Delivery. Degrees of strength of voice, sense of degrees of self (commitment), degrees of commitment to certain meaning, to a certain meaning, even to the certainty of meaning itself. We are apparently being offered degrees of self-imbrocation, degrees of self-presence, degrees of involvement in song. Yet in reality what we have is a certain kind of involvement; for it is a question of quality, not of quantities of presence such that there is less or more, but differing kinds as a result of this quantitative variation (for we perceive different flavours of voice, not degrees of flavour). A question of self-presence, his: a form of presence denied (although his personal presence is strong… ) therefore again a different kind of presence, of voice, of meaning; as if veiled, concealed behind a mask, as if only a part of the truth is… or can be, revealed (and then, provisionally…).

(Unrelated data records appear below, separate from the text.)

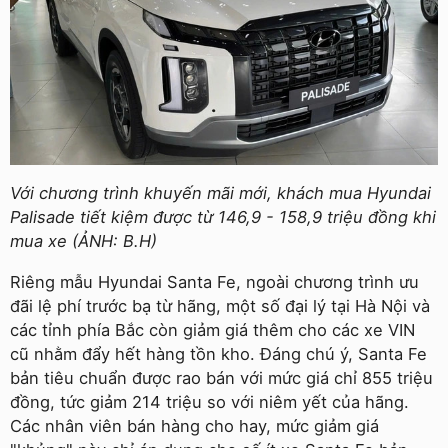
Với chương trình khuyến mãi mới, khách mua Hyundai
Palisade tiết kiệm được từ 146,9 - 158,9 triệu đồng khi
mua xe (ẢNH: B.H)
Riêng mẫu Hyundai Santa Fe, ngoài chương trình ưu
đãi lệ phí trước bạ từ hãng, một số đại lý tại Hà Nội và
các tỉnh phía Bắc còn giảm giá thêm cho các xe VIN
cũ nhằm đẩy hết hàng tồn kho. Đáng chú ý, Santa Fe
bản tiêu chuẩn được rao bán với mức giá chỉ 855 triệu
đồng, tức giảm 214 triệu so với niêm yết của hãng.
Các nhân viên bán hàng cho hay, mức giảm giá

Spoken. Sprechen-stime. Half-sung, half-spoken (like Dylan, ‘voiceless’?). Self half-given: half-denied. Withdrawn from enunciation, withheld, deferred, and so in this way meaningful; a meaning of… meaning deferred. In contrast to full presence, this reserve in the voice: a reservation of meaning, meaning restricted; or not yet chosen nor performed… The lack of this… this fullness, its effect on our interpretation is plural, a poly-semantic delirium; ambiguity possible, irony manifest, denial speculative. Unsureness as a virtue (and we feel this is again a measure of self-protection, a mask). Reticence in the performance of meaning; reticence of finality in the mind of the intelligent. If not in the mind of the true believer (even if he is …witness his later work and the influence of Buddhism). So it is that fully sung versions -his songs as sung by others- with their committed delivery, lose the poly-semanticism which is the gift of his lyrics as sung by himself… One style of singing equals one meaning, a fundamentalism of sung meaning.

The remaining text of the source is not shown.